The question is why do I care so much and what am I going to do about it?
Here’s a list of things in my life I never thought I would do: get married (no, I never dreamed of my wedding day, not even once) have kids (I wanted a yacht) be a stay-at-home-mom (just typing that makes me throw up in my mouth a little) and give a shit about turning 40. I can honestly say that I didn’t really care until about six months ago.
I love birthdays. I love celebrating in big ways. I love life. I love my life.
So, what’s the issue? I’m not sure.
Maybe it’s because of all those things, that turning 40 scares me. My wedding day is almost 10 years behind me. My kids will be in first grade in September and I’m no longer the adorable new mom of twins, but the haggard crazy-woman who is aging rapidly with each year of their growth.
My mom died of cancer when she was barely 43. A good friend of mine just died from cancer 10 months after her 40th birthday.
So there’s that.
I realize that’s it’s oh-so-boring to hem and haw over turning 40. It’s almost a cliche, yet here I am.
I’ve done all the preparation to ease the pain; to minimize the blunt force of the actual day. Ski weekends have been planned as well as a trip to Key West. I want to cover both ends of the spectrum when it comes to weather. I’m an equal opportunity kind of
I plan to run not one, but two marathons and a few duathlons and triathlons this year. I’m very much embracing my new age group. Look out 45 year-olds, I’m going to be the young one in the group now!
There’s a lot I am looking forward to. After all 40 is just a number (another cliche!), and I have so many things I absolutely love about my life and about getting older:
I give a shit less and less about what other people think. It’s very freeing but you can also make a total ass of yourself and blame your age.
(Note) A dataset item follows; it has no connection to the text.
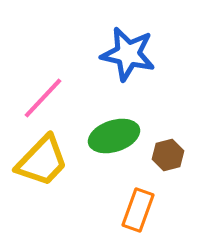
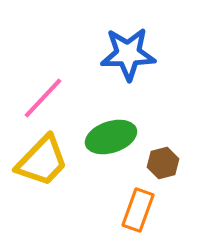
blue star: rotated 14 degrees counterclockwise
green ellipse: moved 3 px left, 1 px down
brown hexagon: moved 5 px left, 8 px down
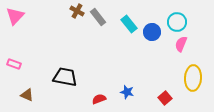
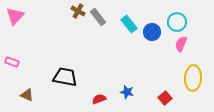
brown cross: moved 1 px right
pink rectangle: moved 2 px left, 2 px up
I rid myself of a toxic friendship and never looked back.
I take more chances both personally and professionally.
I absolutely love the boys age right now and the whole world that has opened up for us as a family.
I love watching my husband’s business grow by leaps and bounds. A business he started at the kitchen table in our apartment 8 years ago.
So the question remains, what will I do with the 40 days I have left in my thirties?
A little bit less of something everyday.
I spend most of my time rushing around from one thing to the next, trying to be everything to everyone, including myself. I think it’s time to slow down, take life in, look around and appreciate.
Starting Monday, I’m going to chose one thing to focus on and do less of it. Here’s what I have so far:
Movement (yep, that’s right. I’m going to SIT DOWN!)
Swearing (this one is for you Dad!)
Making (beds, dinner, demands)
I thought it would be easy to think of 40 things to less of but, it turns out that I need some suggestions from all of you. Give me some ideas to fill my next 40 days with less. Help an old lady out!
Give me something to do less of over the next 40 days
How do you feel about milestone birthdays?
What would you do less of?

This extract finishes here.